How to complete this task: Return the data exactly, with all pictures removed.

Entries provided:

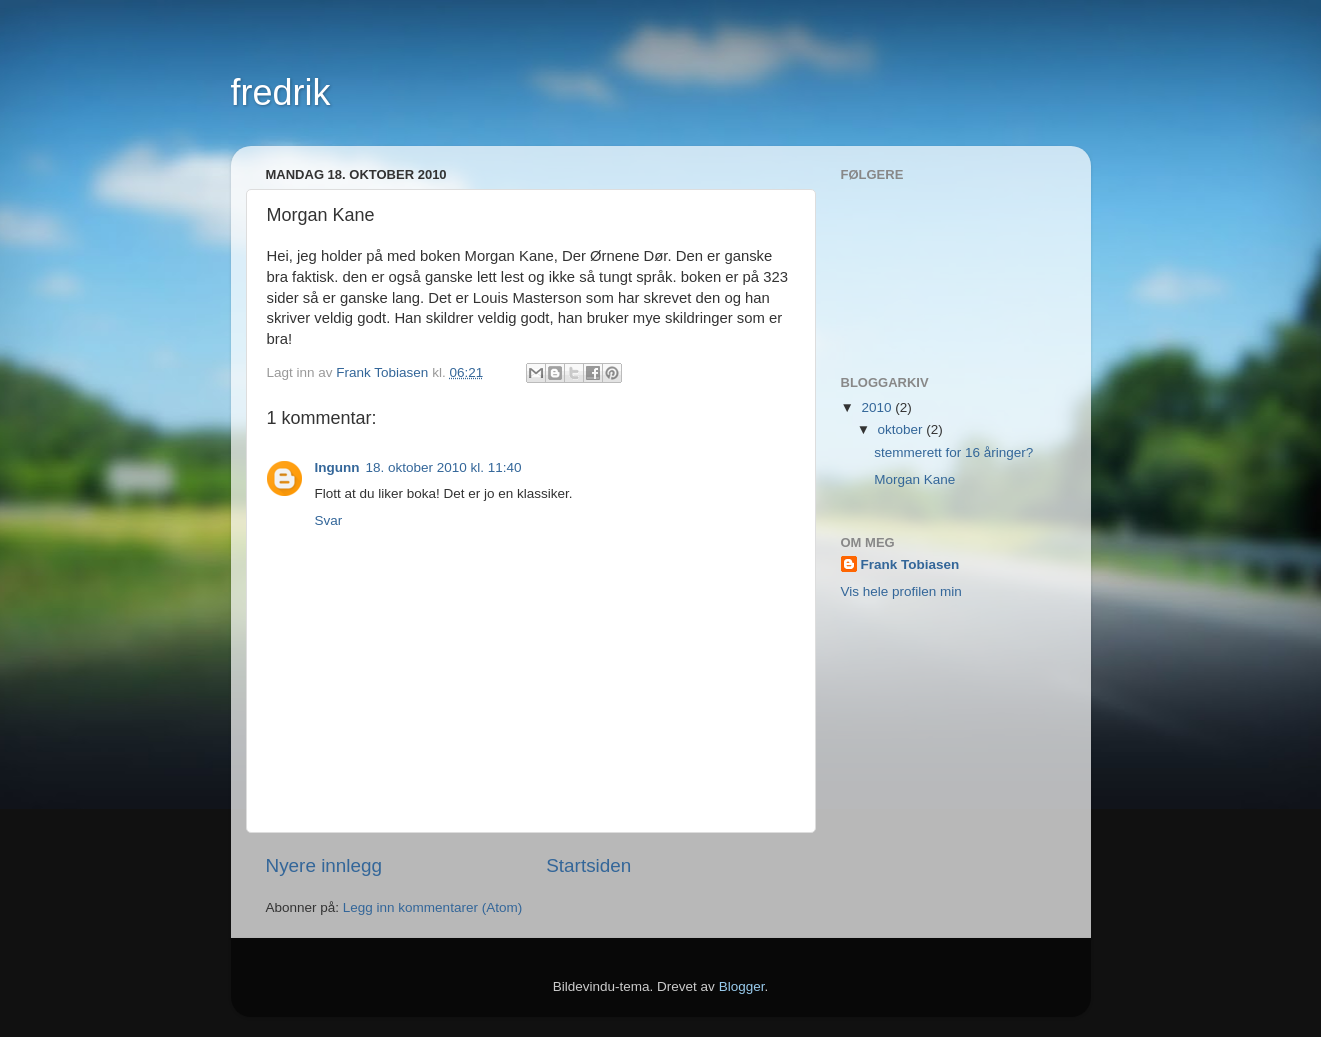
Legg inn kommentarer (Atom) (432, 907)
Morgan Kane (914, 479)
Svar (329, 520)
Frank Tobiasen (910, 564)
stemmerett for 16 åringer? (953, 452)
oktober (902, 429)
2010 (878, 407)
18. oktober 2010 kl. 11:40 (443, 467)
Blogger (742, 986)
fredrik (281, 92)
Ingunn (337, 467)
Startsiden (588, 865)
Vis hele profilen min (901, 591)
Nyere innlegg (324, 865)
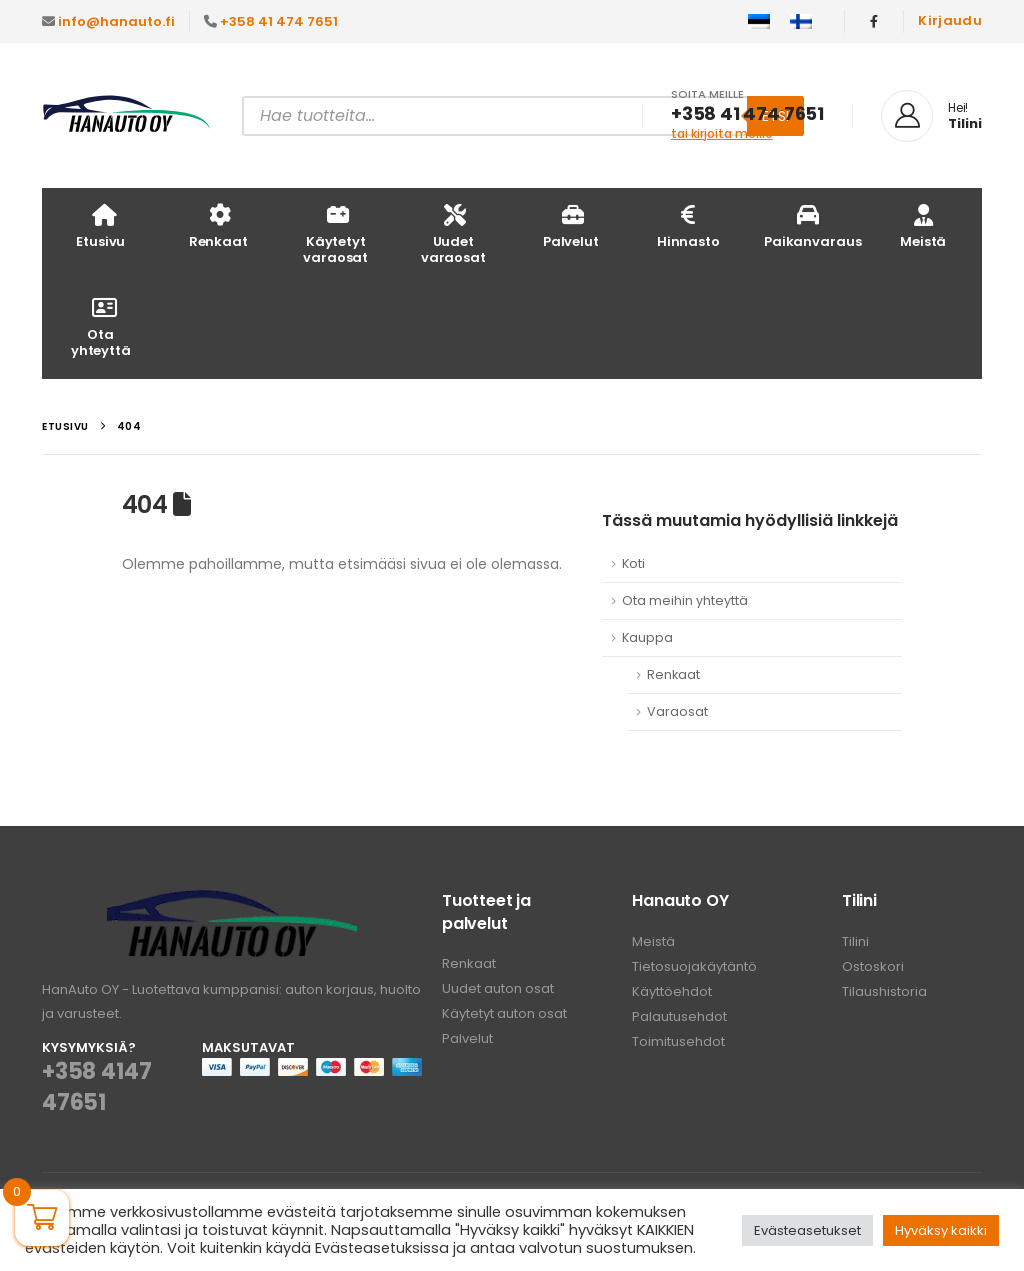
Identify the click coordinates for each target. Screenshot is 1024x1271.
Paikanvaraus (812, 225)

Solution to this exercise:
Legg inn kommentarer (Atom) (432, 907)
Morgan Kane (914, 479)
Svar (329, 520)
Frank Tobiasen (910, 564)
stemmerett for 16 åringer? (953, 452)
oktober (902, 429)
2010 (878, 407)
18. oktober 2010 kl. 11:40 (443, 467)
Blogger (742, 986)
fredrik (281, 92)
Ingunn (337, 467)
Startsiden (588, 865)
Vis hele profilen min (901, 591)
Nyere innlegg (324, 865)
Identify the click coordinates for each target. Screenshot is 1024x1271.
Paikanvaraus (812, 225)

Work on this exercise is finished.